63. Zur Erledigung von Ziffer 2 der Drs. 19/929 sollen im Jahr 2009 laut Drs. 19/4906 (S. 80, Ziffer 3 a) (cc)) – um auf der Grundlage der zwischenzeitlich erfolgten systematischen Gebäudeerfassung eine erste Differenzierung vornehmen und konkrete Umsetzungsvorhaben forcieren zu können – für erste Demonstrationsvorhaben aus dem Titel 6000.971.01 Mittel bereitgestellt werden. Hiermit wird beabsichtigt, schrittweise ein Verfahren in Richtung einer „Backsteinfonds-Lösung“ zu etablieren.
a. In welcher Höhe sind für welche ersten Demonstrationsvorhaben Mittel bereitgestellt worden? (Bitte Vorhaben im Einzelnen unter Angabe der jeweils bereit gestellten Mittel benennen)
b. Sind die Demonstrationsvorhaben bereits abgeschlossen und ausgewertet worden? Wenn ja, mit welchen Ergebnissen? Wenn nein, wann ist ein Abschluss geplant?
c. Was ist im Einzelnen unter der erwähnten „Backsteinfonds-Lösung“ zu verstehen?
64. Welche Auflagen können modernisierungswilligen Bauherren auf Grundlage welcher Vorschriften aus Sicht des Senats bzw. der zuständigen Behörde gemacht werden, um das Erscheinungsbild stadtbildprägender Bauten im Falle ihrer geplanten energetischen Sanierung zu erhalten?
65. Welche Auflagen wurden seit 2007 im Zuge der geplanten Modernisierung welcher stadtbildprägenden Gebäude gemacht, um deren Erscheinungsbild möglichst zu erhalten?
66. Welche Erkenntnisse hat der Senat bzw. die zuständige Behörde darüber, in welchem Maße sich durch die unter Ziffer 54 erfragten Auflagen die Baukosten im Vergleich zu den Kosten der von den jeweiligen Bauherren geplanten bzw. beantragten Baumaßnahmen erhöhten?
67. In wie vielen und welchen Fällen wurden die unter Ziffer 54 erfragten Modernisierungsmaßnahmen unter Einhaltung der erteilten Auflagen begonnen bzw. durchgeführt und in wie vielen und welchen Fällen wurde nach Erteilung der erfragten Auflagen von den jeweiligen Bauherren von einer Modernisierung abgesehen?
68. Mit welchen Argumenten begegnet der Senat bzw. die zuständige Behörde Bedenken hinsichtlich der Rechtmäßigkeit der unter Ziffer 53 erfragten Auflagen?
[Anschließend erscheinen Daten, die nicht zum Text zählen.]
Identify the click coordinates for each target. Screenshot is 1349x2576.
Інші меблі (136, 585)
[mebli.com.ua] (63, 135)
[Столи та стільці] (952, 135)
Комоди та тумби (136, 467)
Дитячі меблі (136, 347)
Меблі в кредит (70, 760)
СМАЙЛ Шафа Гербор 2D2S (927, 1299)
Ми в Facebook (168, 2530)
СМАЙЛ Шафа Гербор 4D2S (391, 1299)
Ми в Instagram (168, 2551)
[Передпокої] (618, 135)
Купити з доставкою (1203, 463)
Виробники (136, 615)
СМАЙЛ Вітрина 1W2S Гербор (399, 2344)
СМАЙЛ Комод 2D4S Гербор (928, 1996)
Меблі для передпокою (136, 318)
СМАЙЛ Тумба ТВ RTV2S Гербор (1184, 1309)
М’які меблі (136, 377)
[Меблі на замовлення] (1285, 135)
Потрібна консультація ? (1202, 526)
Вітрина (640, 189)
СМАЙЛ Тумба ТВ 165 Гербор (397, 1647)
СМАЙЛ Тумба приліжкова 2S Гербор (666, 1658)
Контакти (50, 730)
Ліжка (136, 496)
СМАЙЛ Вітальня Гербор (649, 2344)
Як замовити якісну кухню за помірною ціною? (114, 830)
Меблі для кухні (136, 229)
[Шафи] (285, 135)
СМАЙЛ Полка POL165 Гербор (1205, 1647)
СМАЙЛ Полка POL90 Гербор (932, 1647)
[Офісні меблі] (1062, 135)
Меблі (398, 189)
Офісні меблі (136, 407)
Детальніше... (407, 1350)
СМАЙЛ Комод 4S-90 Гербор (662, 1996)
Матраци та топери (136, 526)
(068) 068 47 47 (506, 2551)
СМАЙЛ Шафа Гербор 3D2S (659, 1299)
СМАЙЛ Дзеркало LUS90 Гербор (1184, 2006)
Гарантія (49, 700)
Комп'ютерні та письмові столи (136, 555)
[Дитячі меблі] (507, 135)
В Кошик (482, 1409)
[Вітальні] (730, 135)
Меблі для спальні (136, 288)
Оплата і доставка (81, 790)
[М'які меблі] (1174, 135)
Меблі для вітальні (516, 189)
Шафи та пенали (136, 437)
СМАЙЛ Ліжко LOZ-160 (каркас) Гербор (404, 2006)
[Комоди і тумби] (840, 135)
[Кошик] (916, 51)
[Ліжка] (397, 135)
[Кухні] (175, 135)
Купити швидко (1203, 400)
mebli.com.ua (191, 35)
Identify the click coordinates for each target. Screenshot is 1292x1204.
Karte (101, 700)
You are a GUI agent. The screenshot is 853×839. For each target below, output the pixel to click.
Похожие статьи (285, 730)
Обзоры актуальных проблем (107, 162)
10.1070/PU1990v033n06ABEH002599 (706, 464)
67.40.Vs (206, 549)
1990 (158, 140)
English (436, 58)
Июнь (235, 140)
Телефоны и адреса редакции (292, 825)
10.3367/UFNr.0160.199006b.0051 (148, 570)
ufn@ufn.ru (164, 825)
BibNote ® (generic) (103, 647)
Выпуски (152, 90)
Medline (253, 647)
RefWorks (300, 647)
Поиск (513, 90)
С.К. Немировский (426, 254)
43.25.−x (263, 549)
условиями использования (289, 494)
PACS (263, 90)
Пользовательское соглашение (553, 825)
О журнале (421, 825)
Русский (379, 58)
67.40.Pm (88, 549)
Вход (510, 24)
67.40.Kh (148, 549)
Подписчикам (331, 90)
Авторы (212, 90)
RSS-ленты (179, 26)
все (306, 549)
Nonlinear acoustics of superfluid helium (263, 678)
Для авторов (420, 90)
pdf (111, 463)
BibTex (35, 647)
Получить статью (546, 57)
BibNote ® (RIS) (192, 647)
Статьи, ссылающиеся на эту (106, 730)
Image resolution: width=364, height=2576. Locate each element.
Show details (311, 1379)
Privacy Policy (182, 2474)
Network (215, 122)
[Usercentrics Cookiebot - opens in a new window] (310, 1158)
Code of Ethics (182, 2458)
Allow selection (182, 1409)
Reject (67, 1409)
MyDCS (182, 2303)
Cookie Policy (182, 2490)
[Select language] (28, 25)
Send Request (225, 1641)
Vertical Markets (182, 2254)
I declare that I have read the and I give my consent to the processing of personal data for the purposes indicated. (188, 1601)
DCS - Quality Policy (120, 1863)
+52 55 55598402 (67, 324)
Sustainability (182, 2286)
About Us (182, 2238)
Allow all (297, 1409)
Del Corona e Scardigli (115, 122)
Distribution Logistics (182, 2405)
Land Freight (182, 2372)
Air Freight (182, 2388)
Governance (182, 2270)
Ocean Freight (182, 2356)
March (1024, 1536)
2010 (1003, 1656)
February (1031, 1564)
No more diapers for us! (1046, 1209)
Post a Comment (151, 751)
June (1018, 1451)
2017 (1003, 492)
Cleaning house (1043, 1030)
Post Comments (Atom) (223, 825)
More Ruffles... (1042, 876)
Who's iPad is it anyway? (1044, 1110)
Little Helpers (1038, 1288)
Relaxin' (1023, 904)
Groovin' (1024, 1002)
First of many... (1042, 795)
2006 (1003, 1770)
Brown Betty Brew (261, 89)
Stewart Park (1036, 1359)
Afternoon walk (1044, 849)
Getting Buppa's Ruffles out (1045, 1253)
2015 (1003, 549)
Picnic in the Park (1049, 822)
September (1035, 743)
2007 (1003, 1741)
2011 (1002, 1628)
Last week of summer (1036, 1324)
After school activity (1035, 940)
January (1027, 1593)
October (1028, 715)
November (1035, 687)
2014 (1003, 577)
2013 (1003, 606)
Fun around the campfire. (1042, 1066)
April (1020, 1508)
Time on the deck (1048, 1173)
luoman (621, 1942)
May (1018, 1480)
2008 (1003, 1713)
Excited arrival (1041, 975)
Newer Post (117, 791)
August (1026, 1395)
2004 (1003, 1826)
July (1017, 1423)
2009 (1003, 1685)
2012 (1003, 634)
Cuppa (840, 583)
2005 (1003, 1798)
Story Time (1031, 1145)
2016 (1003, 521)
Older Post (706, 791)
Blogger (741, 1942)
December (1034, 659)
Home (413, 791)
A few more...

VI. Denkmalpflegerische Aspekte
Zahlreiche in der Drs, 19/4906 benannte Maßnahmen sollen „unter Beachtung denkmalpflegerischer Aspekte“ geprüft oder umgesetzt werden (s. S. 52: 3 b) (ee) - (gg); S. 53: 3 b) (jj); S. 54: 3 b) (oo); S. 55: 3 b) (pp); S. 60: 3 b) (mmm), (nnn), (ooo), (qqq); S. 61: 3 b) (uuu), (vvv); S. 82: 3 a) (mm)).
69. Was ist konkret unter den zu beachtenden „denkmalpflegerischen Aspekten“ zu verstehen?
70. Wie werden bei den im Einzelnen genannten Maßnahmen die denkmalpflegerische Aspekte berücksichtigt und auf welche Weise werden potenzielle Konflikte zwischen dem angestrebten optimalen Klimaschutz und dem Erhalt des Stadt-, Ensemble- bzw. Objektbildes gelöst?
71. Bei welchen Maßnahmen wird bzw. wurde aus welchen Gründen und in welchem Umfang auf im Sinne des Klimaschutzes optimale Maßnahmen verzichtet, um welche denkmalpflegerischen Belange zu wahren?